Gosto muito de passear pelo mundo virtual procurando por textos que possam responder meus questionamentos infinitos. E para minha felicidade sempre encontro o que procuro através de pessoas que muitas vezes não imaginam sequer minha existência, mas que se tornam grandes inspiradores para minhas "viagens". Hoje, encontrei e quero compartilhar o texto abaixo, escrito por Leandro Konder, filósofo e escritor.
O que são esses conjuntos de palavras e imagens, de realidades criadas pelos conhecimentos, pela imaginação e, sobretudo, pela ação dos homens?Como as sociedades estão profundamente divididas é fácil entender que a Cultura delas só podia mesmo ser contraditória. Por isso, temos, na verdade, diferentes culturas numa mesma sociedade.
A Cultura dos “de cima“ se orgulha de proporcionar aos seus admiradores obras que os “de baixo” nem sempre entendem. A erudição alcançada por muitos intelectuais e artistas, cientistas e políticos tradicionais merece respeito. Porém paga um preço alto por fixar-se freqüentemente em si mesma, limitando-se aos horizontes elitistas da classe dominante.
Já se comprovou historicamente que, nos poucos momentos em que se abriu para o aproveitamento cultural das criações das camadas populares, surgiram obras de arte extraordinariamente significativas, como, por exemplo, na França e na Itália do Renascimento. Os leitores do padre bilontra François Rabelais nunca hão de esquecer as histórias da família de gigantes que ele inventou.
No Brasil, as coisas caminham devagar. Quando as mudanças se tornam imperativamente necessárias, elas vão se fazendo, mas tudo em ritmo lento. Entre os intelectuais ainda se encontram manifestações de desinteresse e desprezo pelos pontos fortes da cultura popular. Mesmo democratas se descuidam e deixam transparecer preconceitos em relação à Cultura dos “outros”.
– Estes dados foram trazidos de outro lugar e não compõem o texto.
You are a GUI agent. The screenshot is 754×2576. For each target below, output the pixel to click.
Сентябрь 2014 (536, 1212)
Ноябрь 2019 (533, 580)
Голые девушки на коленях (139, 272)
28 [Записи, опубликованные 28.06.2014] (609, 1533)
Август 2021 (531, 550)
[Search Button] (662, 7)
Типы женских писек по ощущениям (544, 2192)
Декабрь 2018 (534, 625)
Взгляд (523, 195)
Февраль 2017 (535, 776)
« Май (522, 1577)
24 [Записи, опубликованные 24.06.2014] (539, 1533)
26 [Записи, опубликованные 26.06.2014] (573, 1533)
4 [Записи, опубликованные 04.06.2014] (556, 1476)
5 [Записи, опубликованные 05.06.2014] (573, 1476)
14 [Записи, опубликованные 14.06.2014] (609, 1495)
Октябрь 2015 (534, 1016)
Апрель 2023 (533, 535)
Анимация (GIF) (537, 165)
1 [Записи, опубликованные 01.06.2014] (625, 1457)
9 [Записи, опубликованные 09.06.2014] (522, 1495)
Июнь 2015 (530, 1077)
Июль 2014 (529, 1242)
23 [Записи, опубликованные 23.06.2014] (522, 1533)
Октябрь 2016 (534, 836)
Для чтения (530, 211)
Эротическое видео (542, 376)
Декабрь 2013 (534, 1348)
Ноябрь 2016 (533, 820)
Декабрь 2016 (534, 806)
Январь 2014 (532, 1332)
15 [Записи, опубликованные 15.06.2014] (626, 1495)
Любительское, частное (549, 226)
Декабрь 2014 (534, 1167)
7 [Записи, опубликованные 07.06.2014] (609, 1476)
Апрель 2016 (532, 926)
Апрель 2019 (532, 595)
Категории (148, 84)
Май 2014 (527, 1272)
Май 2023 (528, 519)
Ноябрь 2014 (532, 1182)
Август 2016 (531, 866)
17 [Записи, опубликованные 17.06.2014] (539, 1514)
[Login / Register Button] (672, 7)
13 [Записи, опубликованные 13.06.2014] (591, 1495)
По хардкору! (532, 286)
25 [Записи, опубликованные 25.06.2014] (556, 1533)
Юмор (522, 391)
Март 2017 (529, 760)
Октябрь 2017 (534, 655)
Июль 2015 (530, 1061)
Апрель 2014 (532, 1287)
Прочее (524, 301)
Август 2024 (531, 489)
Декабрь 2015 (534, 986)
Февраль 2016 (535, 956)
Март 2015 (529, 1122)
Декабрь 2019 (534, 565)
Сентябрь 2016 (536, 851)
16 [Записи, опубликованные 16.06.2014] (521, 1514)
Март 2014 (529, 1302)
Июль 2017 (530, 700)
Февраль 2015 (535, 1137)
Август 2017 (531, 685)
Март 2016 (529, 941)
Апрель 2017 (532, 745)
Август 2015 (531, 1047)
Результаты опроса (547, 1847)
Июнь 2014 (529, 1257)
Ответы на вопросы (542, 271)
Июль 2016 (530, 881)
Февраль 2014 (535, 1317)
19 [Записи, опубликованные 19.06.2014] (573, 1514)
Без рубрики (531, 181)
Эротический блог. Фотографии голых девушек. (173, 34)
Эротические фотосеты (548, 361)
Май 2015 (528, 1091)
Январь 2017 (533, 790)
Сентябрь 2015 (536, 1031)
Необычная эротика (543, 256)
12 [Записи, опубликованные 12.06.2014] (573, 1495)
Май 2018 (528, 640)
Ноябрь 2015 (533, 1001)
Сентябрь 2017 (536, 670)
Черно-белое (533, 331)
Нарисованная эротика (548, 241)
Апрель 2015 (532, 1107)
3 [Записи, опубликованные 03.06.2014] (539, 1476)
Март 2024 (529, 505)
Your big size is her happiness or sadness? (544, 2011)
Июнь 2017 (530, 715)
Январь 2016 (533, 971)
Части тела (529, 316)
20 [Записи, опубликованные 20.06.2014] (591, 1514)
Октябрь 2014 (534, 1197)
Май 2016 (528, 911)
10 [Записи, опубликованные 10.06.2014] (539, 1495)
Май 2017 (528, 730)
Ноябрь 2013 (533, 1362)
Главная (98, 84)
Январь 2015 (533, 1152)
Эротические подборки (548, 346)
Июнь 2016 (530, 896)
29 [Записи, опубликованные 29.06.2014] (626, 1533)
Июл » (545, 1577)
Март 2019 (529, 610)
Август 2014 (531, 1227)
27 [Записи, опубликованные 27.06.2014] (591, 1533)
Os “de cima” deveriam levar em conta a dificuldade que os “de baixo” têm para entendê-los, porém deveriam prestar atenção também na suas próprias dificuldades para entender o que se passa na esfera deles, os “de cima”.
Até certo ponto é bom que os homens acreditem nos valores da cultura particular em que foram criados. É saudável que tenham valores e convicções. O perigo está em exagerarem nas suas crenças e se esquivarem ao diálogo com os outros. Não é raro perceber entre os membros das camadas mais pobres na população certa dificuldade para compreenderem a linguagem dos “ricos”.
Mesmo quando se trata de “ricos progressistas”, os “pobres” têm uma sensação de “estranheza” ao ouví-los criticar o “povo” e fazer sugestões para a ação política das camadas populares.Um conceito filosoficamente essencial, tal como é desenvolvido pelos intelectuais – o conceito de tempo – representa experiências distintas quando aparece na perspectiva de uns ou transparece na perspectiva dos outros.Quando um intelectual de esquerda, subjetivamente disposto a dialogar com o “povo”, fala em tempo histórico, ele freqüentemente manifesta certa impaciência ética que os trabalhadores não têm espaço para cultivar, em suas usuais condições de vida.
Quando os trabalhadores falam em paciência, eles não estão necessariamente capitulando diante da resignação. O tempo que lhes é imposto exige deles uma capacidade de suportar a pressão, reagindo da forma que lhes parece possível.
O poeta alemão Bertold Brecht compreendeu esse fenômeno com clareza. É o que se nota numa das pequenas estórias de seu personagem o senhor Keuner. O senhor Keuner estava tranqüilamente em sua casa, quando ela foi invadida por um gigante fardado que o interpelou: “Queres servir-me?”.
O senhor Keuner, então, foi para a cozinha e passou a preparar comida para o invasor. Durante semanas, meses e até anos, preparou acepipes variados, sobremesas deliciosas e excelentes bebidas para o gigante. Um dia, este morreu. O senhor Keuner arrastou o cadáver até o fundo do jardim, jogou-o num buraco e respondeu: “Não!”.
A concepção do tempo na vida do senhor Keuner se revelou mais forte do que a concepção do tempo adotada pela cultura do explorador truculento.